She commands me not to leave yet. Stay at the party with her, with dad. She glazes my retreating figure with blown-glass eyes and her voice breaks over her knee when she calls my name. There is only this night, she entreats: this, then when again? December? When I’ll return with my fixations wrapped around some fable of a life that excludes family and about which I boast, I brag, I brandish. I wasn’t there last Christmas, she provides. Nor ever when our game of telephone tag ends; through the wire she must listen to my exaltations of a windswept romance that to her is just babble in ignorant jargon. It’s like she’s telling me I chose to get older when I could have remained a kid with her, always.
But wouldn’t that have been wonderful? She and I lounging catlike on our yellow sectional, pawing at some air of mutual annoyance yet sharing the unfolding of our day in furtive harmony. Hopscotching each other from room to room, seeking space but fearing loneliness, knowing somehow the privilege of being fed up with your sister. We floated out from feuds as quick as July clouds turn to hail. Idling in the kitchen over torn bread and slapdash morsels just to spend time. Falling asleep before afternoon reruns. Keeping each other safe on walks across the neighbourhood while the alleyways’ rabbits bolted at our singsong gibberish. Laughing at silent conveyances so foreign to anyone else we received admonishment many times over for our rudeness, which only served to stoke our twin fires to heights that singed chaperoning firs, bronzed skies that never aged. Looking up to those moons we felt like spirits of a picture book, like mirrored looping letters bound firmly by the spine and parted only by the opening of the pages.

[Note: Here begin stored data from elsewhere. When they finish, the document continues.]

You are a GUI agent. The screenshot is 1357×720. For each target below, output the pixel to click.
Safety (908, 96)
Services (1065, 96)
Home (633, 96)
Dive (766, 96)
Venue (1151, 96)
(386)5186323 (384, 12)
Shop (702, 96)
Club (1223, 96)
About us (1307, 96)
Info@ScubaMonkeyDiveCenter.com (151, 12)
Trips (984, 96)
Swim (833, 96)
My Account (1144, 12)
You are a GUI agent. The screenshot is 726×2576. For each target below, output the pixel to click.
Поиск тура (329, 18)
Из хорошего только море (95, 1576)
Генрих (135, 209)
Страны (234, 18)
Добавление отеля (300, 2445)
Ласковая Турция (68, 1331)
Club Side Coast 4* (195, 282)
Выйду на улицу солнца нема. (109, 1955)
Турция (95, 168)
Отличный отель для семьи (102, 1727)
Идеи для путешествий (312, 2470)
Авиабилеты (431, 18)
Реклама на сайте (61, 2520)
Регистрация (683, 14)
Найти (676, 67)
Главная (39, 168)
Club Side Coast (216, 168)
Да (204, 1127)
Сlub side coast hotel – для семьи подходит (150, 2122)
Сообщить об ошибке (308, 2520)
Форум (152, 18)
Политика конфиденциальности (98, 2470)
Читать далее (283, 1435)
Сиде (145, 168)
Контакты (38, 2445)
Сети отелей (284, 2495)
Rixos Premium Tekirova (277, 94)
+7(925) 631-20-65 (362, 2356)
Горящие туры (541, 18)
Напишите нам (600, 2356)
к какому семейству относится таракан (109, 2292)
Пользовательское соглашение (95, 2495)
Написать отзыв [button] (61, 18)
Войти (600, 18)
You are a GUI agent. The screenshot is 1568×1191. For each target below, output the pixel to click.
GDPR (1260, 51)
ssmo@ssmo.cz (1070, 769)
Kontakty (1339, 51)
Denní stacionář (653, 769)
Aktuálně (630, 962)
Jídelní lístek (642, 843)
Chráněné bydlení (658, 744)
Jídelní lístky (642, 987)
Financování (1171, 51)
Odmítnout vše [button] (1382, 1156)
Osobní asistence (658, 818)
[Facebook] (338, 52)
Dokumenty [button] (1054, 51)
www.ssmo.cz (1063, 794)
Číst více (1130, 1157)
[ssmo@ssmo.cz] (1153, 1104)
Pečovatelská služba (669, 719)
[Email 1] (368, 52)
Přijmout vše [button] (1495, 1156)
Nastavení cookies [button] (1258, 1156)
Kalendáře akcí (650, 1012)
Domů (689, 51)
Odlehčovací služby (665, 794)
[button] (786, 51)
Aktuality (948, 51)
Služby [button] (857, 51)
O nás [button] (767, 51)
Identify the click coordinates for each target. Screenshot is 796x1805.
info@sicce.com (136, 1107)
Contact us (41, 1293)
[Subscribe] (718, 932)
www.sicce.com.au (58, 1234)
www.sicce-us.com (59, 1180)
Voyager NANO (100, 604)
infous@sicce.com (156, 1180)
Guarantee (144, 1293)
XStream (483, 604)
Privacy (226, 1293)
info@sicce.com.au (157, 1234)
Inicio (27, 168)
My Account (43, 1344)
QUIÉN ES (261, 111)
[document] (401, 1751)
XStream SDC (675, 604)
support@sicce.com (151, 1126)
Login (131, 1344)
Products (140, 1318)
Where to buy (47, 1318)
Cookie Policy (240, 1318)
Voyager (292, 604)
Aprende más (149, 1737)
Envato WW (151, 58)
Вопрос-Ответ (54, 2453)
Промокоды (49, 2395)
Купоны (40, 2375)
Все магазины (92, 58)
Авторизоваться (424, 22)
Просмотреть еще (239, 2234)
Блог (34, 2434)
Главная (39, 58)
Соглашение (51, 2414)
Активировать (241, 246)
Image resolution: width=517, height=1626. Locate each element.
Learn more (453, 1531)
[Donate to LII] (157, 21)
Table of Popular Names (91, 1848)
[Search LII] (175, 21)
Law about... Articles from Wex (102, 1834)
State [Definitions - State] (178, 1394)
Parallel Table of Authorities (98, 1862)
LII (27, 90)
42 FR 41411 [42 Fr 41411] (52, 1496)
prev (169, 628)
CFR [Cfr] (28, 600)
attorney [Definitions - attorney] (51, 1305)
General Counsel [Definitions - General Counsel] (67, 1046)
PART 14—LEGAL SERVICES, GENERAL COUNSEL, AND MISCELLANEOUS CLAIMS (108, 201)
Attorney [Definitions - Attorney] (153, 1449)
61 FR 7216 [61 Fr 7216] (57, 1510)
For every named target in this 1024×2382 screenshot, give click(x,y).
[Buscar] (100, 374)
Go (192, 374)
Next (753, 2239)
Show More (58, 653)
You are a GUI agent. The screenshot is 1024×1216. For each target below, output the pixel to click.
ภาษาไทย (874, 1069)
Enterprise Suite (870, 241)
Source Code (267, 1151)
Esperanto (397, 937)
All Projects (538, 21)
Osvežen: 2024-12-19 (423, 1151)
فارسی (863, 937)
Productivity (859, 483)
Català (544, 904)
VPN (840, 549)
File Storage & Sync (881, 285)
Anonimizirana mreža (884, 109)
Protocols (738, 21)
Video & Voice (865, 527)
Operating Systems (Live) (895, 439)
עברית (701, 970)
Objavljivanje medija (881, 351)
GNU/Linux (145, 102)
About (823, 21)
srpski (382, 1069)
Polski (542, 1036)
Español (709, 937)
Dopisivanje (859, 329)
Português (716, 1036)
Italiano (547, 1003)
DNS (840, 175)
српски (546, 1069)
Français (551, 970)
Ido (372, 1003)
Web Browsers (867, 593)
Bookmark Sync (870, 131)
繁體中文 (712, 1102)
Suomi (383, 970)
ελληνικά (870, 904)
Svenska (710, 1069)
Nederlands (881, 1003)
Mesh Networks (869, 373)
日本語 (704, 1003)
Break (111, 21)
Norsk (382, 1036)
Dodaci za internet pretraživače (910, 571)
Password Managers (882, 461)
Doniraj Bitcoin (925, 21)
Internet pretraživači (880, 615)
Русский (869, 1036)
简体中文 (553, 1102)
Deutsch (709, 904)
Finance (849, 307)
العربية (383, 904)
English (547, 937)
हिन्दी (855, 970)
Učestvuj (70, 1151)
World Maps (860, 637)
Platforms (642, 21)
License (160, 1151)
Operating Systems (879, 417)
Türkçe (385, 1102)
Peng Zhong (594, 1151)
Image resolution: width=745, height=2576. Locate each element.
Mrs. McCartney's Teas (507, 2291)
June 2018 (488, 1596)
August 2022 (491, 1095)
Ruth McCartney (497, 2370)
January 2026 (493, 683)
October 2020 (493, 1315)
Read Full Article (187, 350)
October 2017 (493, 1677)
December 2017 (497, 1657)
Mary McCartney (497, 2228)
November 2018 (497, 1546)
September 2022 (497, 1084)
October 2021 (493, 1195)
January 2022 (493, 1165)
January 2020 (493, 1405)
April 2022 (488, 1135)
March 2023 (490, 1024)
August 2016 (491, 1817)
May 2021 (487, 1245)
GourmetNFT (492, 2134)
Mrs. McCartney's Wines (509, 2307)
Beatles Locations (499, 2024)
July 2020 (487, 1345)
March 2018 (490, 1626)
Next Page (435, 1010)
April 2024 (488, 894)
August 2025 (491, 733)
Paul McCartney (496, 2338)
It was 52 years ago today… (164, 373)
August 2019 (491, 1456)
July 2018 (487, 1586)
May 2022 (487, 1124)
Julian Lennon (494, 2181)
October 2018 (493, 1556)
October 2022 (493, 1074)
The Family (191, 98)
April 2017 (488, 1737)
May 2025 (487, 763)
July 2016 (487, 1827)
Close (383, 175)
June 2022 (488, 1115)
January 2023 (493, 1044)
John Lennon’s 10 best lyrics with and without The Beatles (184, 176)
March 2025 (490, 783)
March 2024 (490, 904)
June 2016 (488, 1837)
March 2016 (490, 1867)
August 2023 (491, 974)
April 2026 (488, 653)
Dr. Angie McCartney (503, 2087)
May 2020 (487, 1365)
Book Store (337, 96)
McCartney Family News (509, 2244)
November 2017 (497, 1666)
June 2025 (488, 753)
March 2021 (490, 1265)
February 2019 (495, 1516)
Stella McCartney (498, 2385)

Sadness slips over her cheeks and falls to the lake-damp grass. Sadness and anger, working together in ways that the two of us cannot. She writhes in trying to find better words to employ for the loss that shadows over her, has been darkening her figure for months now. And I never knew; spoiled by firstborn impunity and given the two-handed boost at my shoulder blades which sent me west, while she stayed at the foot of my childhood bed sensing it grow colder each day. I didn’t even look back to find her, she says. Well, I say, the earth is an ellipse and gravity tugs harder at different points in its belly and I’m sorry I got stuck where I am trying to be big, be my own, and now there’s a fortune of reason that’s keeping me planted and I get water here where I am I get love and I can offer it and why don’t you ever visit me don’t you think I miss you all the time and it can’t be all on me or is it just that way because, because. She looks around the lawn to field the incoming party guests, to make sure they don’t perforate the bubble. We deny a stumbling inquirer in tandem and for a second sympathize miserably as we watch him retreat. She has words for me, yet. She starts once more to stutter through her sorrow and I feel the rattling in her spine make its way over to mine. Neither one of us wants to plunge into this place. It’s just like we’re in snowsuits again, wedged both in the barrel of the plastic toboggan, and before us is the slope that will swallow us whole right as our stomachs reach our throats.